If it has the vnet_hdr_support flag, colo compare will
send/recv packet with vnet_hdr_len. The
compare_timeout=@var{ms} determines the maximum time of
the colo-compare hold the packet. The
expired_scan_cycle=@var{ms} is to set the period of
scanning expired primary node network packets. The
max_queue_size=@var{size} is to set the max compare queue
size depend on user environment.
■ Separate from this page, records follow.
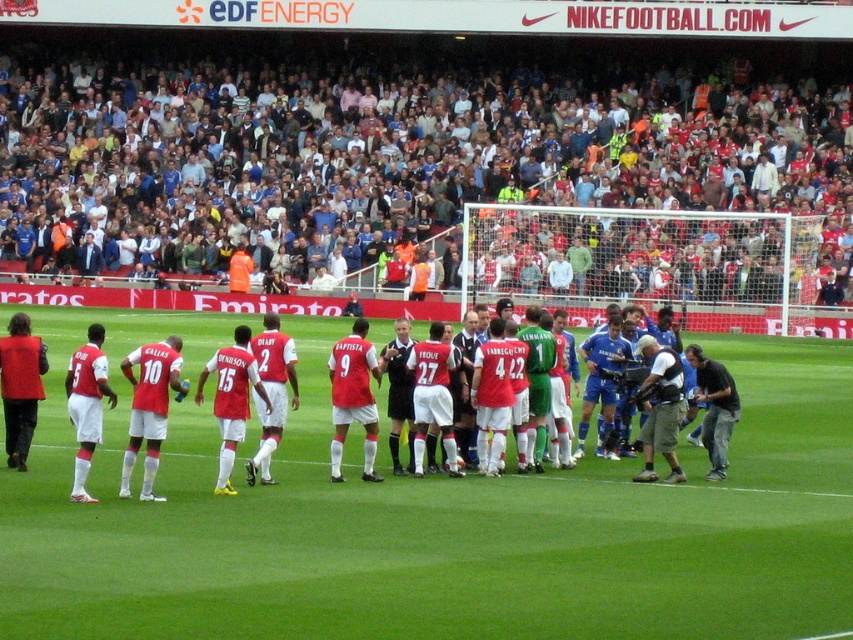 Can you confirm if white matte soccer team at center is positioned above dark gray fabric camera at lower right?

Indeed, white matte soccer team at center is positioned over dark gray fabric camera at lower right.

Can you confirm if white matte soccer team at center is taller than dark gray fabric camera at lower right?

Indeed, white matte soccer team at center has a greater height compared to dark gray fabric camera at lower right.

Locate an element on the screen. white matte soccer team at center is located at coordinates (352, 472).

Who is higher up, green grass field at center or dark gray fabric camera at lower right?

dark gray fabric camera at lower right

Does green grass field at center have a larger size compared to dark gray fabric camera at lower right?

Indeed, green grass field at center has a larger size compared to dark gray fabric camera at lower right.

Between point (814, 372) and point (703, 396), which one is positioned behind?

The point (814, 372) is more distant.

At what (x,y) coordinates should I click in order to perform the action: click on green grass field at center. Please return your answer as a coordinate pair (x, y). This screenshot has width=853, height=640. Looking at the image, I should click on (432, 520).

Does green grass field at center have a lesser width compared to white fabric crowd at upper center?

Indeed, green grass field at center has a lesser width compared to white fabric crowd at upper center.

Can you confirm if green grass field at center is wider than white fabric crowd at upper center?

In fact, green grass field at center might be narrower than white fabric crowd at upper center.

Who is more distant from viewer, (764, 595) or (119, 125)?

The point (119, 125) is more distant.

Locate an element on the screen. green grass field at center is located at coordinates (432, 520). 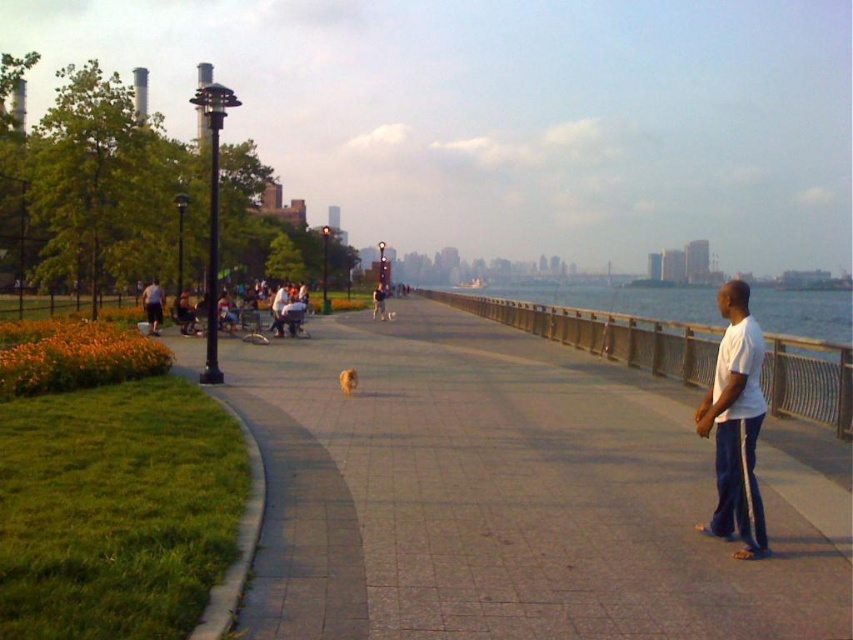 You are standing on the waterfront promenade and want to take a photo of the clear glass waterway at center without the dark gray shirt at left appearing in the shot. Is it possible to do so without moving either object?

The clear glass waterway at center is in front of the dark gray shirt at left, so you can take the photo without the dark gray shirt at left being visible as it is obscured by the waterway.

You are a photographer trying to capture a photo of the waterfront promenade. You notice the matte black stroller at left and the white cotton shirt at center. Based on their heights, which object should you focus on to ensure it appears larger in your photo?

The white cotton shirt at center is taller than the matte black stroller at left, so focusing on it would make it appear larger in the photo. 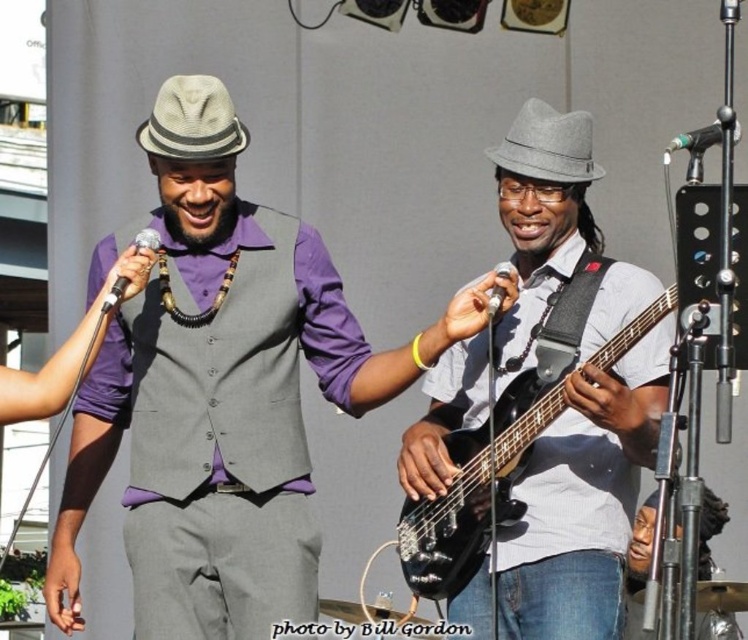 Is point (557, 134) closer to viewer compared to point (506, 275)?

No, (557, 134) is further to viewer.

Between matte black bass guitar at center and metallic silver microphone at center, which one has more height?

matte black bass guitar at center is taller.

Does point (625, 289) come farther from viewer compared to point (491, 301)?

Yes, it is behind point (491, 301).

I want to click on matte black bass guitar at center, so click(586, 481).

What do you see at coordinates (218, 454) in the screenshot? I see `matte gray vest at center` at bounding box center [218, 454].

Does matte gray vest at center appear under matte black bass guitar at center?

Yes, matte gray vest at center is below matte black bass guitar at center.

Locate an element on the screen. This screenshot has width=748, height=640. matte gray vest at center is located at coordinates (218, 454).

Where is `matte gray vest at center`? This screenshot has height=640, width=748. matte gray vest at center is located at coordinates (218, 454).

Does matte gray vest at center have a lesser width compared to metallic silver microphone at upper right?

Incorrect, matte gray vest at center's width is not less than metallic silver microphone at upper right's.

Which is more to the left, matte gray vest at center or metallic silver microphone at upper right?

Positioned to the left is matte gray vest at center.

I want to click on matte gray vest at center, so click(218, 454). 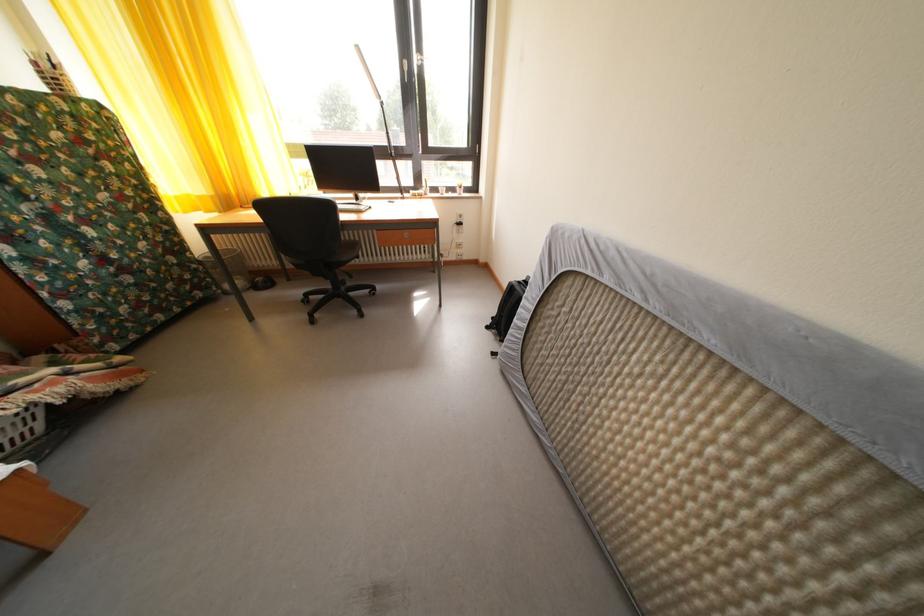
If user want to use Xen
COLO, need to add the notify_dev to notify Xen colo-frame
to do checkpoint.
COLO-compare must be used with the help of filter-mirror,
filter-redirector and filter-rewriter.
KVM COLO
primary:
-netdev tap,id=hn0,vhost=off,script=/etc/qemu-ifup,downscript=/etc/qemu-ifdown
-device e1000,id=e0,netdev=hn0,mac=52:a4:00:12:78:66
-chardev socket,id=mirror0,host=3.3.3.3,port=9003,server=on,wait=off
-chardev socket,id=compare1,host=3.3.3.3,port=9004,server=on,wait=off
-chardev socket,id=compare0,host=3.3.3.3,port=9001,server=on,wait=off
-chardev socket,id=compare0-0,host=3.3.3.3,port=9001
-chardev socket,id=compare_out,host=3.3.3.3,port=9005,server=on,wait=off
-chardev socket,id=compare_out0,host=3.3.3.3,port=9005
-object iothread,id=iothread1
-object filter-mirror,id=m0,netdev=hn0,queue=tx,outdev=mirror0
-object filter-redirector,netdev=hn0,id=redire0,queue=rx,indev=compare_out
-object filter-redirector,netdev=hn0,id=redire1,queue=rx,outdev=compare0
-object colo-compare,id=comp0,primary_in=compare0-0,secondary_in=compare1,outdev=compare_out0,iothread=iothread1
secondary:
-netdev tap,id=hn0,vhost=off,script=/etc/qemu-ifup,down script=/etc/qemu-ifdown
-device e1000,netdev=hn0,mac=52:a4:00:12:78:66
-chardev socket,id=red0,host=3.3.3.3,port=9003
-chardev socket,id=red1,host=3.3.3.3,port=9004
-object filter-redirector,id=f1,netdev=hn0,queue=tx,indev=red0
-object filter-redirector,id=f2,netdev=hn0,queue=rx,outdev=red1
Xen COLO
primary:
-netdev tap,id=hn0,vhost=off,script=/etc/qemu-ifup,downscript=/etc/qemu-ifdown
-device e1000,id=e0,netdev=hn0,mac=52:a4:00:12:78:66
-chardev socket,id=mirror0,host=3.3.3.3,port=9003,server=on,wait=off
-chardev socket,id=compare1,host=3.3.3.3,port=9004,server=on,wait=off
-chardev socket,id=compare0,host=3.3.3.3,port=9001,server=on,wait=off
-chardev socket,id=compare0-0,host=3.3.3.3,port=9001
-chardev socket,id=compare_out,host=3.3.3.3,port=9005,server=on,wait=off
-chardev socket,id=compare_out0,host=3.3.3.3,port=9005
-chardev socket,id=notify_way,host=3.3.3.3,port=9009,server=on,wait=off
-object filter-mirror,id=m0,netdev=hn0,queue=tx,outdev=mirror0
-object filter-redirector,netdev=hn0,id=redire0,queue=rx,indev=compare_out
-object filter-redirector,netdev=hn0,id=redire1,queue=rx,outdev=compare0
-object iothread,id=iothread1
-object colo-compare,id=comp0,primary_in=compare0-0,secondary_in=compare1,outdev=compare_out0,notify_dev=nofity_way,iothread=iothread1
secondary:
-netdev tap,id=hn0,vhost=off,script=/etc/qemu-ifup,down script=/etc/qemu-ifdown
-device e1000,netdev=hn0,mac=52:a4:00:12:78:66
-chardev socket,id=red0,host=3.3.3.3,port=9003
-chardev socket,id=red1,host=3.3.3.3,port=9004
-object filter-redirector,id=f1,netdev=hn0,queue=tx,indev=red0
-object filter-redirector,id=f2,netdev=hn0,queue=rx,outdev=red1
If you want to know the detail of above command line, you
can read the colo-compare git log.
-object cryptodev-backend-builtin,id=id[,queues=queues]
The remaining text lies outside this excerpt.